Thank you very much for all helps!
Best Answer
(1) No, $R$ does not have to be a subset of $M$. The map $R \times M \rightarrow M$ does need to satisfy some properties, namely:
$\bullet$ For all $a \in R$ and all $x,y \in M$, $a(x+y) = ax + ay$.
$\bullet$ For all $a,b \in R$ and all $x \in M$, $a(bx) = (ab)x$.
$\bullet$ For all $x \in M$, $1 x = x$.
When you talk about "the map $\mathbb{Q} \times \mathbb{Z} \rightarrow \mathbb{Z}$", I'm confused: what map do you have in mind? If you are pointing out that the standard multiplication of an integer by a rational number does not necessarily land in the integers: yes, you're right. Thus you cannot endow $\mathbb{Z}$ with the structure of a $\mathbb{Q}$-module in that way. In fact, you cannot endow $\mathbb{Z}$ with the structure of a $\mathbb{Q}$-module in any way, but the proof of this may be a bit beyond your current level of understanding.
(2) The elements $2$ and $3$ are not linearly independent over $\mathbb{Z}$: $3 \cdot 2 + (-2) \cdot 3 = 0$.
(3) You were not wrong about this in (1) above.

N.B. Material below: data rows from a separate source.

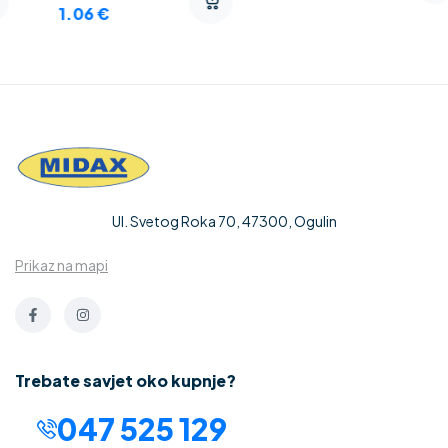
1.06
€
Ul. Svetog Roka 70, 47300, Ogulin
Prikaz na mapi
Trebate savjet oko kupnje?
047 525 129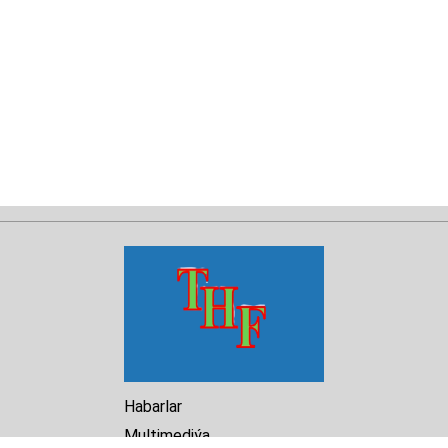
Habarlar
Multimediýa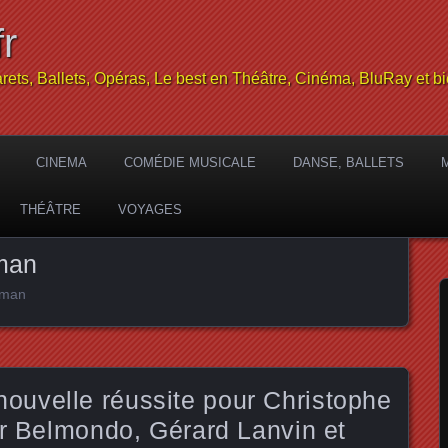
r
rets, Ballets, Opéras, Le best en Théâtre, Cinéma, BluRay et bi
CINEMA
COMÉDIE MUSICALE
DANSE, BALLETS
THÉÂTRE
VOYAGES
man
dman
uvelle réussite pour Christophe
or Belmondo, Gérard Lanvin et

Indeed for any abelian group $(M,+)$, the map $\mathbb{Z} \times M \rightarrow M$ given by $(n,m) = m + \ldots m$ ($n$ times) if $n$ is positive, the inverse of that if $n$ is negative, and $0$ if $n = 0$, makes $(M,+)$ into a $\mathbb{Z}$-module. In fact this is the unique $\mathbb{Z}$-module structure on $M$.
Now: for $n > 1$, $M = \mathbb{Z}/n\mathbb{Z}$ cannot be a free $\mathbb{Z}$-module since there is no nonempty subset which is linearly independent over $\mathbb{Z}$: for any $x \in M$, $nx = 0$. This does not stop $M$ from being a free $\mathbb{Z}/n\mathbb{Z}$-module, since $n = 0$ in $\mathbb{Z}/n\mathbb{Z}$. And indeed $1$ is a basis for $M$ as a $\mathbb{Z}/n\mathbb{Z}$-module.